51 It thus follows from the manner in which the calculation of the normal value of the applicant’s LAMs was carried out, including the non-inclusion in that calculation of the sales expenses, that an imbalance would have occurred in the comparison of the normal value and the export price of the applicant’s LAMs if an adjustment had not been made by the institutions in accordance with Article 2(10) of the basic regulation, consisting in a deduction from the export price of the sales costs arising from the marketing of the applicant’s LAMs on the Community market.
52 Consequently, the Court finds that the institutions did not make a manifest error of assessment in making an adjustment to the export price of the LAMs manufactured by the applicant in accordance with Article 2(10) of the basic regulation.
53 In the light of the foregoing, the first part of the first plea put forward by the applicant must be rejected.’
40. At the conclusion of the judgment under appeal, the General Court dismissed the appellant’s action and ordered it to bear its own costs and to pay those incurred by the Council and by IML Industria Meccanica Lombarda Srl, Interkov spol. s r.o., MI.ME.CA. Srl and NIKO – kovinarsko podjetje, d.d. Železniki, the interveners.
II – The appeal
A – The claims
41. In the present appeal, the appellant seeks to have the judgment under appeal set aside, in so far as it rejects the first part of its first plea and orders it to pay the costs incurred by the Council and the interveners.
42. The appellant also seeks annulment of the definitive regulation, in so far as it imposes a duty on LAMs which it produces at a rate higher than a duty calculated without the contested adjustment to the export price.
43. The Council contends that the appeal should be dismissed and, in the alternative, that the application be dismissed.

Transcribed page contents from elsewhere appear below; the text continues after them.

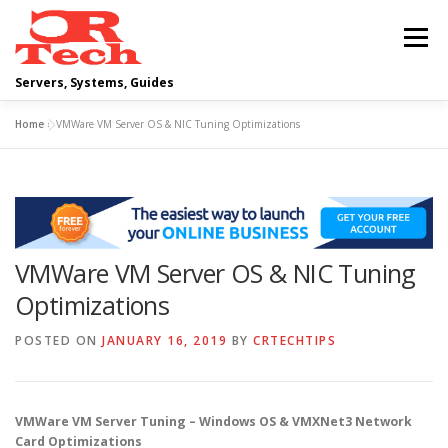
Skip
to
Menu
content
Servers, Systems, Guides
Home
»
VMWare VM Server OS & NIC Tuning Optimizations
DELL
OPERATING SYSTEMS
SCRIPTING GUIDES
NETWORKING
VMWare VM Server OS & NIC Tuning
CLOUD COMPUTING
VIRTUALIZATION
Optimizations
POSTED ON
JANUARY 16, 2019
BY
CRTECHTIPS
VMWare VM Server Tuning – Windows OS & VMXNet3 Network
Card Optimizations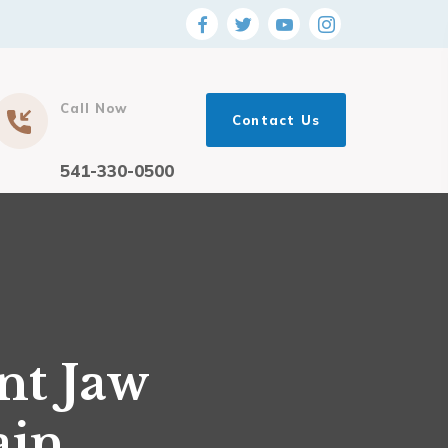
Call Now
Contact Us
541-330-0500
nt Jaw
ain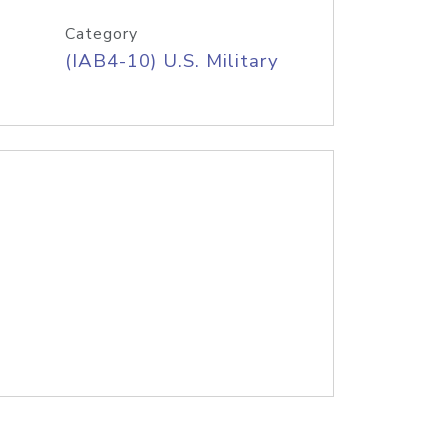
Category
(IAB4-10) U.S. Military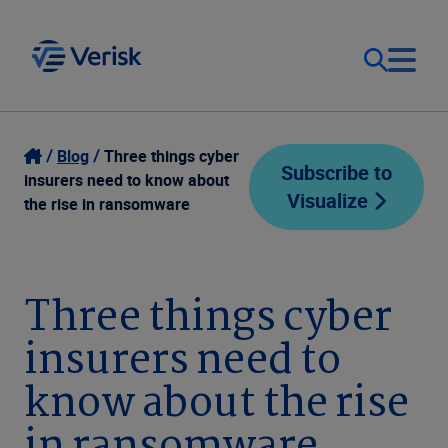
Our Focus
Login
Blog
Three things cyber
Subscribe to
insurers need to know about
Visualize
Contact Us
the rise in ransomware
Our Solutions
United States (EN)
Resources
Three things cyber
insurers need to
Company
know about the rise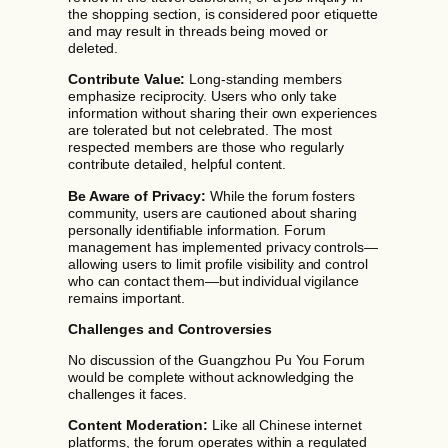
the shopping section, is considered poor etiquette
and may result in threads being moved or
deleted.
Contribute Value:
Long-standing members
emphasize reciprocity. Users who only take
information without sharing their own experiences
are tolerated but not celebrated. The most
respected members are those who regularly
contribute detailed, helpful content.
Be Aware of Privacy:
While the forum fosters
community, users are cautioned about sharing
personally identifiable information. Forum
management has implemented privacy controls—
allowing users to limit profile visibility and control
who can contact them—but individual vigilance
remains important.
Challenges and Controversies
No discussion of the Guangzhou Pu You Forum
would be complete without acknowledging the
challenges it faces.
Content Moderation:
Like all Chinese internet
platforms, the forum operates within a regulated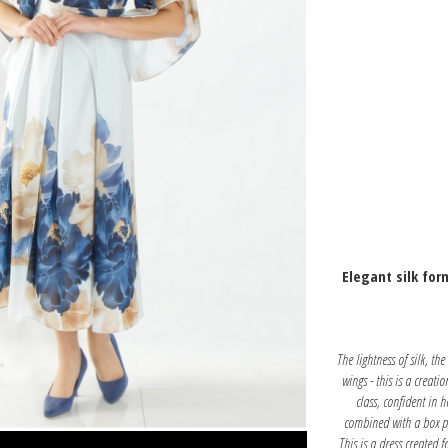
Elegant silk for
The lightness of silk, th
wings - this is a creati
class, confident in 
combined with a box pl
This is a dress created f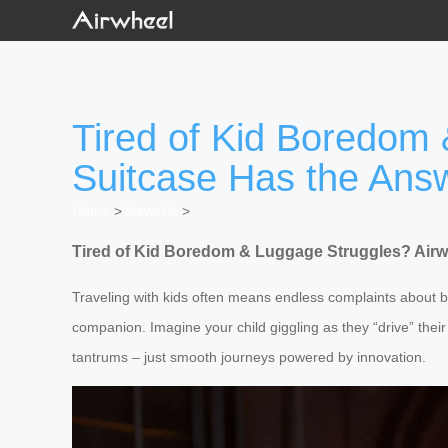
Tired of Kid Boredom 
Suitcase Has the Ans
Home
>
Newslist
>
Tired of Kid Boredom & Luggage Struggles? Airwh
Traveling with kids often means endless complaints about 
companion. Imagine your child giggling as they “drive” thei
tantrums – just smooth journeys powered by innovation.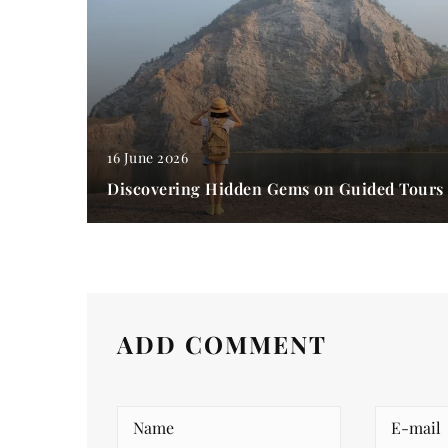
16 June 2026
Discovering Hidden Gems on Guided Tours
ADD COMMENT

It also seeks an order that the appellant pay the costs.
B – Arguments of the parties
1. The appellant
44. In support of its appeal, the appellant relies on a single ground, alleging infringement of Article 2(10) of the basic regulation and failure to have due regard to the notion of ‘normal value’ as defined in Article 2(7)(a) of the basic regulation.
45. The appellant submits that, in the judgment under appeal, the General Court failed to give correct legal effect to the notion of ‘normal value’ as defined in Article 2(7)(a) of the basic regulation.

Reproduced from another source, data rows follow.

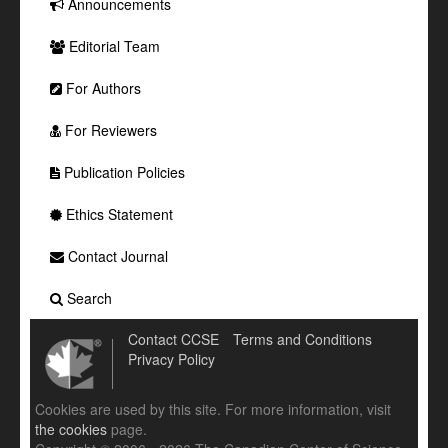
Announcements
Editorial Team
For Authors
For Reviewers
Publication Policies
Ethics Statement
Contact Journal
Search
Contact CCSE
Terms and Conditions
Privacy Policy
Cookies are used by this site. For more information, visit
the cookies
page.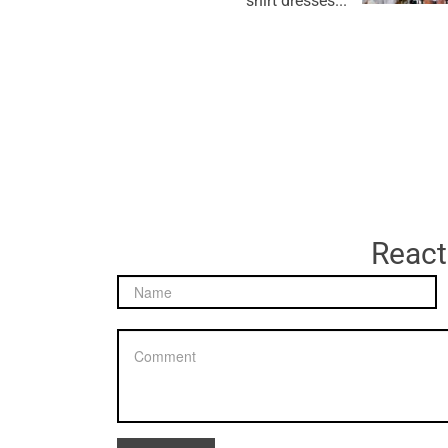
shirt dresses...
React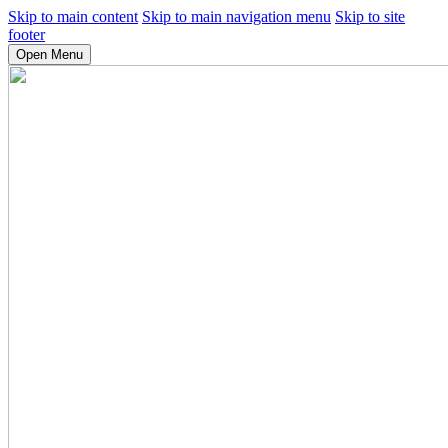
Skip to main content
Skip to main navigation menu
Skip to site
footer
Open Menu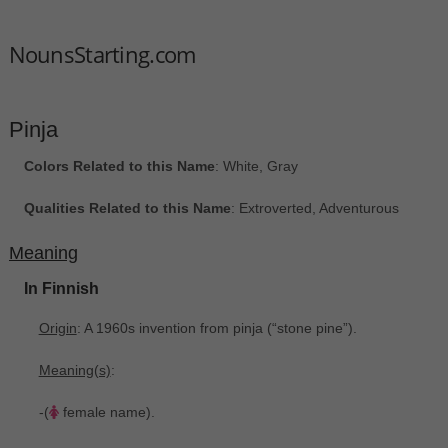
NounsStarting.com
Pinja
Colors Related to this Name
: White, Gray
Qualities Related to this Name
: Extroverted, Adventurous
Meaning
In Finnish
Origin
: A 1960s invention from pinja ‎(“stone pine”).
Meaning(s)
:
-(
female name).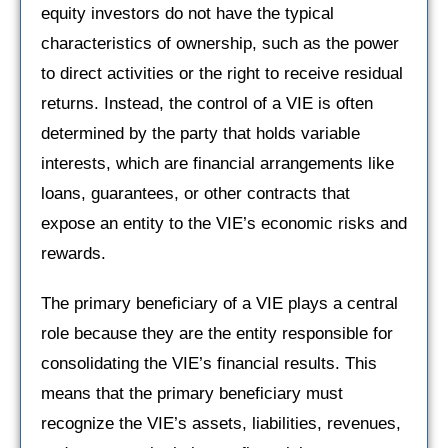
equity investors do not have the typical
characteristics of ownership, such as the power
to direct activities or the right to receive residual
returns. Instead, the control of a VIE is often
determined by the party that holds variable
interests, which are financial arrangements like
loans, guarantees, or other contracts that
expose an entity to the VIE’s economic risks and
rewards.
The primary beneficiary of a VIE plays a central
role because they are the entity responsible for
consolidating the VIE’s financial results. This
means that the primary beneficiary must
recognize the VIE’s assets, liabilities, revenues,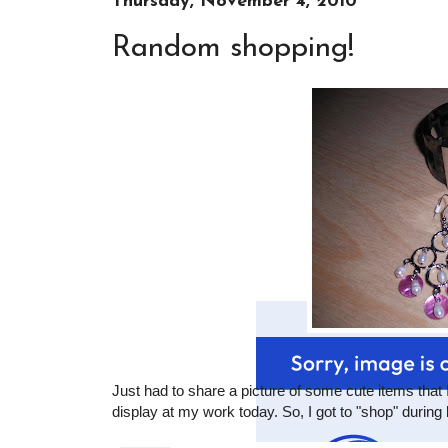
Thursday, November 4, 2010
Random shopping!
Just had to share a picture of some cute items that
display at my work today. So, I got to "shop" during 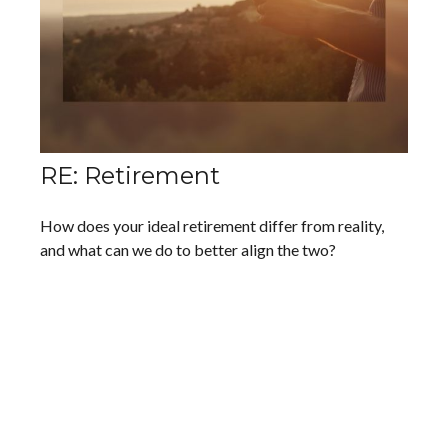
RE: Retirement
How does your ideal retirement differ from reality,
and what can we do to better align the two?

46. It maintains that, in that judgment, it was accepted on a number of occasions that the SG&A expenses incurred by LECO and WWS in Hong Kong were incurred in making export sales and sales in China and it was not disputed that it did not have any selling costs in China.
47. The appellant points out that, at paragraph 50 of the judgment under appeal, the General Court recognises that the normal value was calculated on the basis of the costs of manufacture, administrative expenses and other general costs of similar Community producers and a reasonable profit estimate.

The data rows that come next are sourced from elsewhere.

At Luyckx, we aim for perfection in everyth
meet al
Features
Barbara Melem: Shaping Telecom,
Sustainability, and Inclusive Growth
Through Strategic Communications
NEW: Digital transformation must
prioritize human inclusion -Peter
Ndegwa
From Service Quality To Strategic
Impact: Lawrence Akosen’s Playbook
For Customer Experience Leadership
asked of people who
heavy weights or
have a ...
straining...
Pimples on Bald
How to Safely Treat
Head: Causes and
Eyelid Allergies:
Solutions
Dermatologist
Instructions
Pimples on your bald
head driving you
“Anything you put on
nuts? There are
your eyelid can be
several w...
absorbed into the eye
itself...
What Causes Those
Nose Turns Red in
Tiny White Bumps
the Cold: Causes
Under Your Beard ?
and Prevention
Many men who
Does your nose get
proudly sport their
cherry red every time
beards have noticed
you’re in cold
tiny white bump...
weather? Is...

48. The appellant observes that, in the same paragraph of the judgment under appeal, the General Court also states that ‘[n]o direct sales expenses could be included in that calculation … because, as the applicant acknowledges a number of times, including in the answers to the questionnaire sent to the Commission during the investigation and in the letter of 5 June 2006, LECO and WWS were in charge of marketing the applicant’s products’.
49. The appellant submits that, by that statement, the General Court made an error of assessment, for two reasons.
50. First, the fact that LECO and WWS were in charge of marketing the appellant’s products is irrelevant to the determination of the normal value, since that value is an analogue normal value and is not, therefore, based on the costs incurred by the appellant.
51. Second, the statement that LECO and WWS were in charge of marketing the appellant’s products was relevant for the purpose of determining the stage in the appellant’s distribution chain for which the normal value determined pursuant to Article 2(7)(a) of the basic regulation was a true analogue normal value.
52. In analysing that question at paragraphs 46 to 48 of the judgment under appeal, the General Court is claimed to have misunderstood the appellant’s arguments at first instance.
53. Thus, contrary to what the General Court states at paragraph 46 of the judgment under appeal, the appellant always recognised that the normal value had to be determined in accordance with Article 2(7)(a) of the basic regulation. However, in order to determine the stage in the appellant’s distribution chain to which the analogue normal value corresponded, it was relevant to look at Article 2(1) and (3) of the basic regulation.
54. Moreover, contrary to what is stated at paragraph 49 of the judgment under appeal, the judgment in Brother Industries v Council is relevant because it shows that a normal value determined in accordance with Article 2(7)(a) of the basic regulation must be an analogue for a normal value determined in market economy conditions, that is, it must correspond to the value at which the product is supplied to the first unrelated party. It must therefore include all SG&A costs of all related companies involved in the distribution of the product.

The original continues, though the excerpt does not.